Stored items
--- START ---

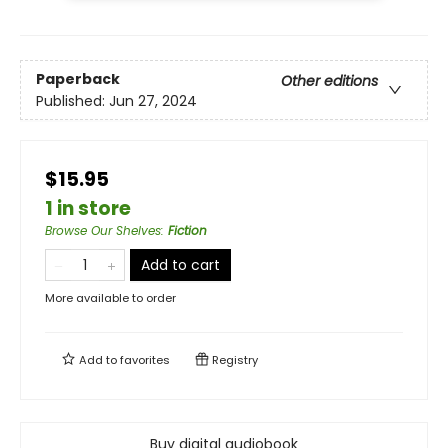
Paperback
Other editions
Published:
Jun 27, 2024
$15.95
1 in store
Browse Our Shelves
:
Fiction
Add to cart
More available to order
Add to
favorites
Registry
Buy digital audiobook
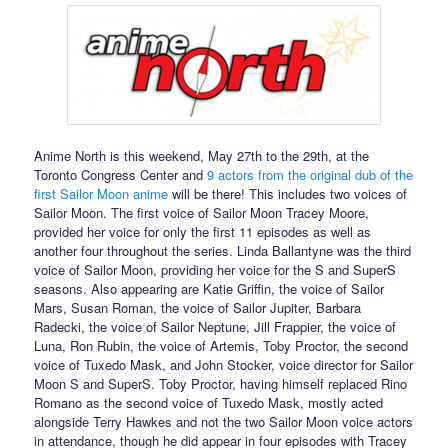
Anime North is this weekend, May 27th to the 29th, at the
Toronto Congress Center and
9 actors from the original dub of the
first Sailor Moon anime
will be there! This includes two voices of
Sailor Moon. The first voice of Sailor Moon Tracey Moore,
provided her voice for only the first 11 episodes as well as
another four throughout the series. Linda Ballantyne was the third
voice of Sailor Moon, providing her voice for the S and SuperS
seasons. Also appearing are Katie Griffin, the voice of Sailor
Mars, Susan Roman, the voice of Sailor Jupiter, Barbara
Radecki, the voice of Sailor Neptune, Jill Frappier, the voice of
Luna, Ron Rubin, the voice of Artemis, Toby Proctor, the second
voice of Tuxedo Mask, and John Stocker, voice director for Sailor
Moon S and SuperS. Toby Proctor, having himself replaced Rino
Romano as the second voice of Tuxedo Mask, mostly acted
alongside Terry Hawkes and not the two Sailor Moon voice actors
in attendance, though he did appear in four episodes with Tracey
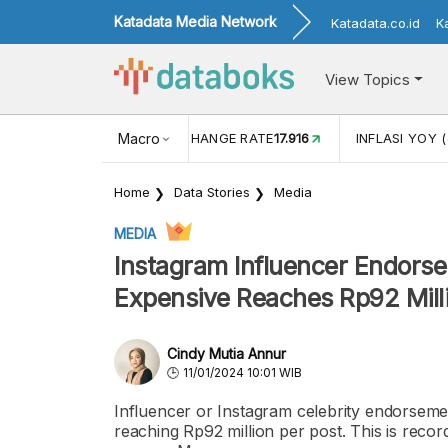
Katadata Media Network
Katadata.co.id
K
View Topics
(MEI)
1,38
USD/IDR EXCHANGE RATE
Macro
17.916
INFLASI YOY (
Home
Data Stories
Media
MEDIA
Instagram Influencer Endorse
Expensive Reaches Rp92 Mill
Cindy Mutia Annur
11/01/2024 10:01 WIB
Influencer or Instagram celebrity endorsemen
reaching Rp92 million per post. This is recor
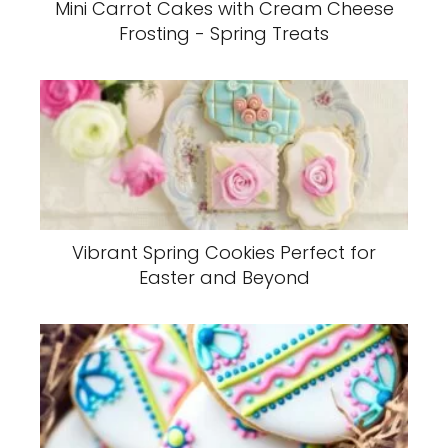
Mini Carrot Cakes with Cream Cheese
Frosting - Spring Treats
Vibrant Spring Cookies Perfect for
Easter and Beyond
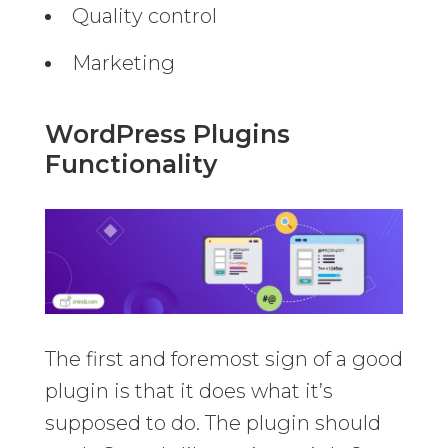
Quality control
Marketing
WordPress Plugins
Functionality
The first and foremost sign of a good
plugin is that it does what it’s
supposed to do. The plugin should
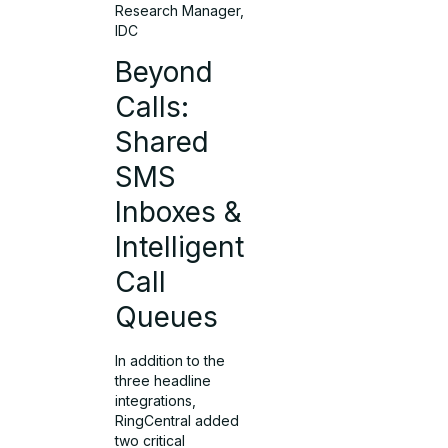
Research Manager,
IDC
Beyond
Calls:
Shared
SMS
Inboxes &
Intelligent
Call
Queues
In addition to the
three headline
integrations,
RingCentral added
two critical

--- END ---

» **Action item**: Leaving out any pictures, write the records above out exactly as they are.

» **Problem solution**:
Paperback
Other editions
Published:
Jun 27, 2024
$15.95
1 in store
Browse Our Shelves
:
Fiction
Add to cart
More available to order
Add to
favorites
Registry
Buy digital audiobook
Anime North is this weekend, May 27th to the 29th, at the
Toronto Congress Center and
9 actors from the original dub of the
first Sailor Moon anime
will be there! This includes two voices of
Sailor Moon. The first voice of Sailor Moon Tracey Moore,
provided her voice for only the first 11 episodes as well as
another four throughout the series. Linda Ballantyne was the third
voice of Sailor Moon, providing her voice for the S and SuperS
seasons. Also appearing are Katie Griffin, the voice of Sailor
Mars, Susan Roman, the voice of Sailor Jupiter, Barbara
Radecki, the voice of Sailor Neptune, Jill Frappier, the voice of
Luna, Ron Rubin, the voice of Artemis, Toby Proctor, the second
voice of Tuxedo Mask, and John Stocker, voice director for Sailor
Moon S and SuperS. Toby Proctor, having himself replaced Rino
Romano as the second voice of Tuxedo Mask, mostly acted
alongside Terry Hawkes and not the two Sailor Moon voice actors
in attendance, though he did appear in four episodes with Tracey
Katadata Media Network
Katadata.co.id
K
View Topics
(MEI)
1,38
USD/IDR EXCHANGE RATE
Macro
17.916
INFLASI YOY (
Home
Data Stories
Media
MEDIA
Instagram Influencer Endorse
Expensive Reaches Rp92 Mill
Cindy Mutia Annur
11/01/2024 10:01 WIB
Influencer or Instagram celebrity endorsemen
reaching Rp92 million per post. This is recor
Mini Carrot Cakes with Cream Cheese
Frosting - Spring Treats
Vibrant Spring Cookies Perfect for
Easter and Beyond
Quality control
Marketing
WordPress Plugins
Functionality
The first and foremost sign of a good
plugin is that it does what it’s
supposed to do. The plugin should
Research Manager,
IDC
Beyond
Calls:
Shared
SMS
Inboxes &
Intelligent
Call
Queues
In addition to the
three headline
integrations,
RingCentral added
two critical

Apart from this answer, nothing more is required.